══ Records for this exercise ══

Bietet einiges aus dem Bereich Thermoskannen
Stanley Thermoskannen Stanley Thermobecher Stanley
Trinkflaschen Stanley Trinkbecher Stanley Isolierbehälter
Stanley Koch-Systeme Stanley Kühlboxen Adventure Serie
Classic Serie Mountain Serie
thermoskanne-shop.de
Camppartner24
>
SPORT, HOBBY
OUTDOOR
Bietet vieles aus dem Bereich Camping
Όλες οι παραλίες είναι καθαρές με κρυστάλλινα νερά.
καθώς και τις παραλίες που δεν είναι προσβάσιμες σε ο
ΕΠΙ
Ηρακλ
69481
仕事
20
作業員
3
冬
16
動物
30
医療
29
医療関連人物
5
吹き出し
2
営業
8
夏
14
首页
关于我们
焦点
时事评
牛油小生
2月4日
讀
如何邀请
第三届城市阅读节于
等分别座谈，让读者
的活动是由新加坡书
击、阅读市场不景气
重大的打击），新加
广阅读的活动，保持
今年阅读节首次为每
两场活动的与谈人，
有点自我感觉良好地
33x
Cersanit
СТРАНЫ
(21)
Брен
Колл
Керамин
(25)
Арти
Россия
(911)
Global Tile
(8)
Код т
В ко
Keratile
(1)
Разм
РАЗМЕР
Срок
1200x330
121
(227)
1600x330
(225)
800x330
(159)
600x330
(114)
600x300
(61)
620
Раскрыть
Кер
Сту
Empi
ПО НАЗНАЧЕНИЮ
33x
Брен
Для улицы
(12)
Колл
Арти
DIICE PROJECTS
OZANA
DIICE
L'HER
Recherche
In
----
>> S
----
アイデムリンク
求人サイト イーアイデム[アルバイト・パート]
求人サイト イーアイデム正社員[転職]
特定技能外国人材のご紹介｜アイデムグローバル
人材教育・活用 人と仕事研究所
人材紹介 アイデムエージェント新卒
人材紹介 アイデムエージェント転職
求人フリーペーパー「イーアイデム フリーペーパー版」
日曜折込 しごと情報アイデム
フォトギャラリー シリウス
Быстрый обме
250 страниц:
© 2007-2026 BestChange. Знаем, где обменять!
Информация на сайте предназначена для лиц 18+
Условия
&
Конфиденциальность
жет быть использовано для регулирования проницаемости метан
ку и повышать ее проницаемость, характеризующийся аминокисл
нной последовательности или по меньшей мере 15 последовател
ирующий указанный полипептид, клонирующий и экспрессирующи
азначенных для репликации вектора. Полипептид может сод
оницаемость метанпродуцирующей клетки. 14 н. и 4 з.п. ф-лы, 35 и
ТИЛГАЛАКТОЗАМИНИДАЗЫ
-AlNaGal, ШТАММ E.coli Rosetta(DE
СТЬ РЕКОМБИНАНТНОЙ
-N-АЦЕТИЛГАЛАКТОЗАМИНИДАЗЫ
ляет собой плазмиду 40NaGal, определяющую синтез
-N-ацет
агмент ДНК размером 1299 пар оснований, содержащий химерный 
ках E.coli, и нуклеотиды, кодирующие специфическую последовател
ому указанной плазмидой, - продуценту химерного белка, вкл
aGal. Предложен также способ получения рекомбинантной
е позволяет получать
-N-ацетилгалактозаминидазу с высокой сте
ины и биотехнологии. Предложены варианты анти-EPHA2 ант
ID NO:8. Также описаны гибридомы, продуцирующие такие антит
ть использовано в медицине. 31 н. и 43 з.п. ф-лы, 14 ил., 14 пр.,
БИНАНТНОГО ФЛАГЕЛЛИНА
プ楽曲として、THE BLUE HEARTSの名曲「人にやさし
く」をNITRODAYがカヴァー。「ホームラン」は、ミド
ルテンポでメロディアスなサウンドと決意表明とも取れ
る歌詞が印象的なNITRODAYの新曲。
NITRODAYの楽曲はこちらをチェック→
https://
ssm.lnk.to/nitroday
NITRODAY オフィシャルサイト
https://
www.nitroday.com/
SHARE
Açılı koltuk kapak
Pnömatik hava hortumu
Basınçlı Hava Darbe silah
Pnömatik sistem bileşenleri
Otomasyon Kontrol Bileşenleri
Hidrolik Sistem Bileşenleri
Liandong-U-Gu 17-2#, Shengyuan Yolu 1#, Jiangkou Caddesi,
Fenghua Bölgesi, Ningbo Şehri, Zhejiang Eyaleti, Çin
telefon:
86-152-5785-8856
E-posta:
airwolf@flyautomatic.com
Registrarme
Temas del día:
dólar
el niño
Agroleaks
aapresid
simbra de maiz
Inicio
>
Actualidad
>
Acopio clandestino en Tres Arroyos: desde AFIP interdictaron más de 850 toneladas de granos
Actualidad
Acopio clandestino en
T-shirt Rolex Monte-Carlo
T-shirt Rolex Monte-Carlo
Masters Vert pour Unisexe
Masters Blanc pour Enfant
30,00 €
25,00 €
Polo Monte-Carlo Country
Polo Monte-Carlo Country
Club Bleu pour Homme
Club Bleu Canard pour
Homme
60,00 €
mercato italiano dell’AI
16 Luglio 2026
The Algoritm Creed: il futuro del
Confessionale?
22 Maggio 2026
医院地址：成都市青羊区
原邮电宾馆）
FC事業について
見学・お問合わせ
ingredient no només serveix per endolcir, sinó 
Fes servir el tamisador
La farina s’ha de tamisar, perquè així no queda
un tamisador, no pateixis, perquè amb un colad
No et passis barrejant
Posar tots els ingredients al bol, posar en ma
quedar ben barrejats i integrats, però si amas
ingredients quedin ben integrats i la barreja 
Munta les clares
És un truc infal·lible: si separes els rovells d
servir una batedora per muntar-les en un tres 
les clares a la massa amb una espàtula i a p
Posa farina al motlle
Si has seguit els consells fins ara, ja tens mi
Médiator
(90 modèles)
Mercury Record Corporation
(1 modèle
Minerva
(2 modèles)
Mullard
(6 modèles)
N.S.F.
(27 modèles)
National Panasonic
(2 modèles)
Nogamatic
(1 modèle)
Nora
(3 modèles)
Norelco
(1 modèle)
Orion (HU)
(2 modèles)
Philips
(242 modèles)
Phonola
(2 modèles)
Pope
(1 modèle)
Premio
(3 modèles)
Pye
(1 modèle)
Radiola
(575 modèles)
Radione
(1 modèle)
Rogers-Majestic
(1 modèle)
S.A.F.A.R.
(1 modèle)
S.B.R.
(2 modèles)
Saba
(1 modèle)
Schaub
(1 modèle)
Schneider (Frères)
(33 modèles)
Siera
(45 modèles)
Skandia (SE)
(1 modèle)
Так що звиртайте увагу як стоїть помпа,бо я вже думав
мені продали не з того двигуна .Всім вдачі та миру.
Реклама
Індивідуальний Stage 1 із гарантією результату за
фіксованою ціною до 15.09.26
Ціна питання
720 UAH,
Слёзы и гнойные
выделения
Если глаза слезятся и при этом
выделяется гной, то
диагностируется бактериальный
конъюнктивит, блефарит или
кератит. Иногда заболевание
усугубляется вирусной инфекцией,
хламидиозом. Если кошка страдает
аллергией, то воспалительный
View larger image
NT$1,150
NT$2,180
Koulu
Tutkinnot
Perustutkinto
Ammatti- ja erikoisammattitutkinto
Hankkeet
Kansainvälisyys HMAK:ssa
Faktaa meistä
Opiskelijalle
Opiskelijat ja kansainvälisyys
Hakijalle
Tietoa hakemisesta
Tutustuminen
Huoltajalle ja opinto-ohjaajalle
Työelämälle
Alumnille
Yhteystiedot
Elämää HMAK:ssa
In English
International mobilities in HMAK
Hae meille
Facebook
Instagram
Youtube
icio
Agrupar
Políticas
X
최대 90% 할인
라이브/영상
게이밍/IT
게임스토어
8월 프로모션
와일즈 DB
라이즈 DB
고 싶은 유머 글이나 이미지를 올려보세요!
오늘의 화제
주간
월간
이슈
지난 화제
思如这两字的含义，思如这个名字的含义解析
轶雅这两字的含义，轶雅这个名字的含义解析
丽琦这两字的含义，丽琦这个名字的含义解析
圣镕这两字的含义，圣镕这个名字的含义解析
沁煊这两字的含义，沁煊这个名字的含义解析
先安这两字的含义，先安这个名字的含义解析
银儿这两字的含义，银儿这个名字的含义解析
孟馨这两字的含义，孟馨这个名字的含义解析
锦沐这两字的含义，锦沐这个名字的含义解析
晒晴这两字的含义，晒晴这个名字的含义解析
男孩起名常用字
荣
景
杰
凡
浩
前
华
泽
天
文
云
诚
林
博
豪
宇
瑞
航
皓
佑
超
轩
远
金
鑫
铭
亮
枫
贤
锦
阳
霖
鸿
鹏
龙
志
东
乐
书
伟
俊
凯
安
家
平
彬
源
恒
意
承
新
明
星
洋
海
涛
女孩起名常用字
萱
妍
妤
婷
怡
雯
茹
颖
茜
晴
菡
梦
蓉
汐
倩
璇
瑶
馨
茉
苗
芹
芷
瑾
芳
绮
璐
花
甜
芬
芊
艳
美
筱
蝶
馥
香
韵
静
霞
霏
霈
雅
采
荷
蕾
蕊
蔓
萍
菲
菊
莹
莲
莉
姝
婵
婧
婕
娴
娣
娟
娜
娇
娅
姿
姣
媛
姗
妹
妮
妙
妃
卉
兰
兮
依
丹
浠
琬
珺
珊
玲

═══

Required work. Exactly as written, please transcribe the lines from the start of the records above to the line that holds "特定技能外国人材のご紹介｜アイデムグローバル", both ends included.

Answer section.
Bietet einiges aus dem Bereich Thermoskannen
Stanley Thermoskannen Stanley Thermobecher Stanley
Trinkflaschen Stanley Trinkbecher Stanley Isolierbehälter
Stanley Koch-Systeme Stanley Kühlboxen Adventure Serie
Classic Serie Mountain Serie
thermoskanne-shop.de
Camppartner24
>
SPORT, HOBBY
OUTDOOR
Bietet vieles aus dem Bereich Camping
Όλες οι παραλίες είναι καθαρές με κρυστάλλινα νερά.
καθώς και τις παραλίες που δεν είναι προσβάσιμες σε ο
ΕΠΙ
Ηρακλ
69481
仕事
20
作業員
3
冬
16
動物
30
医療
29
医療関連人物
5
吹き出し
2
営業
8
夏
14
首页
关于我们
焦点
时事评
牛油小生
2月4日
讀
如何邀请
第三届城市阅读节于
等分别座谈，让读者
的活动是由新加坡书
击、阅读市场不景气
重大的打击），新加
广阅读的活动，保持
今年阅读节首次为每
两场活动的与谈人，
有点自我感觉良好地
33x
Cersanit
СТРАНЫ
(21)
Брен
Колл
Керамин
(25)
Арти
Россия
(911)
Global Tile
(8)
Код т
В ко
Keratile
(1)
Разм
РАЗМЕР
Срок
1200x330
121
(227)
1600x330
(225)
800x330
(159)
600x330
(114)
600x300
(61)
620
Раскрыть
Кер
Сту
Empi
ПО НАЗНАЧЕНИЮ
33x
Брен
Для улицы
(12)
Колл
Арти
DIICE PROJECTS
OZANA
DIICE
L'HER
Recherche
In
----
>> S
----
アイデムリンク
求人サイト イーアイデム[アルバイト・パート]
求人サイト イーアイデム正社員[転職]
特定技能外国人材のご紹介｜アイデムグローバル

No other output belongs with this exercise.